Legislators optimistic about Noem inauguration
PIERRE, S.D. – Every shift in legislative power begins the same way: raise one’s right hand and say “I do solemnly swear.”
In South Dakota, the inauguration of Gov. Kristi Noem was precedent-setting, with Noem being sworn in as the state’s first female governor on Saturday.
An historic occasion, but not isolated. Four additional women were elected to legislative office during the 2018 balloting.
Republican Senator John Thune said people throughout the political spectrum have reason to honor the day.
“It’s clearly a very big and historic day for South Dakota,” Thune said. “It’s one that all South Dakotans, no matter … what side of the aisle you’re on politically, [are] going to celebrate.”
Noem did not rest on her laurels, however. Instead, she emphasized her desire to focus on being known as a hard-working governor, rather than the first female governor.
“The oath that I just took – it is a promise and a commitment to everyone in this state. I promise to govern in a manner that will benefit all people of South Dakota,” Noem said during her inaugural speech.

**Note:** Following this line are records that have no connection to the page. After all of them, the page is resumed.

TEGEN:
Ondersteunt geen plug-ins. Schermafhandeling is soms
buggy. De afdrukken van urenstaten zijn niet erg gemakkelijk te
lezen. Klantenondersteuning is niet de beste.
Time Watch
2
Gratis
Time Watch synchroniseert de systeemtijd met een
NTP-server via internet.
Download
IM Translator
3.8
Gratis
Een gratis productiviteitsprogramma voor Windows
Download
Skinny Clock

For each oath-taker – Noem included – there was an obvious feeling of excitement.
State Treasurer Josh Haeder was one of many whom laid one hand on a Bible and raised another in the air with pride that day.

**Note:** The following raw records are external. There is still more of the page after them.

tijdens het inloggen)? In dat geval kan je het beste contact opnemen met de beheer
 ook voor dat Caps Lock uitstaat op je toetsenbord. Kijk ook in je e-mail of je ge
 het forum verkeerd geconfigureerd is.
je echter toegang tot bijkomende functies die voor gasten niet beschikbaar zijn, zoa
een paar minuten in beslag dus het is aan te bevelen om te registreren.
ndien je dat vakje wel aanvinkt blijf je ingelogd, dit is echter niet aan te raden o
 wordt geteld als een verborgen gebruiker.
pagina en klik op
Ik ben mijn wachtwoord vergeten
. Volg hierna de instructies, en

“It’s the honor of a lifetime to be sworn in,” Haeder said. “The people should rest assured that we’re going to treat every day with integrity, and that we’re going to be responsible and accountable to them, and very transparent about what we’re doing.”
Many others also described a sense of anticipation for jumping right into the saddle of their job.

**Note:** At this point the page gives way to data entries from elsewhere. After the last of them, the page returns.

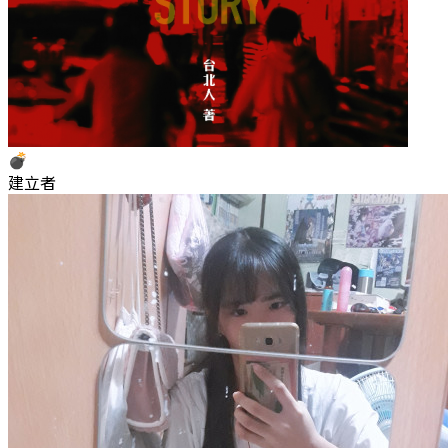
💣
建立者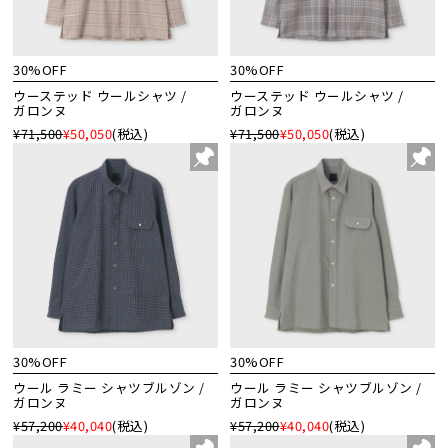
30%OFF
30%OFF
ウーステッド ウールシャツ /
ウーステッド ウールシャツ /
ガロンヌ
ガロンヌ
¥71,500
¥50,050
(税込)
¥71,500
¥50,050
(税込)
30%OFF
30%OFF
ウール ラミー シャツブルゾン /
ウール ラミー シャツブルゾン /
ガロンヌ
ガロンヌ
¥57,200
¥40,040
(税込)
¥57,200
¥40,040
(税込)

“Hitting the ground running on day one, plus getting payroll out the the 13,000 state employees will be a big job,” said State Auditor Richard Sattgast.
In the meantime, longtime legislators like Rep. Michael Diedrich of Rapid City will help acclimate the newly-elected to the capitol.
“What we try to do is work together to mentor new legislators so they can be successful,” Diedrich said. “[We’ll] respect what their ideas are, but help them do it in a thoughtful way, in a thoughtful process, and with values that they’re true to.”
Above all feelings, there was a shared enthusiasm in watching history take place – history that Public Utilities Commissioner Kristie Fiegen hopes will inspire the next generation.
“Don’t be afraid about getting involved in government if you’re male or female, rural or urban. Just take a role in state government,” Fiegen finished.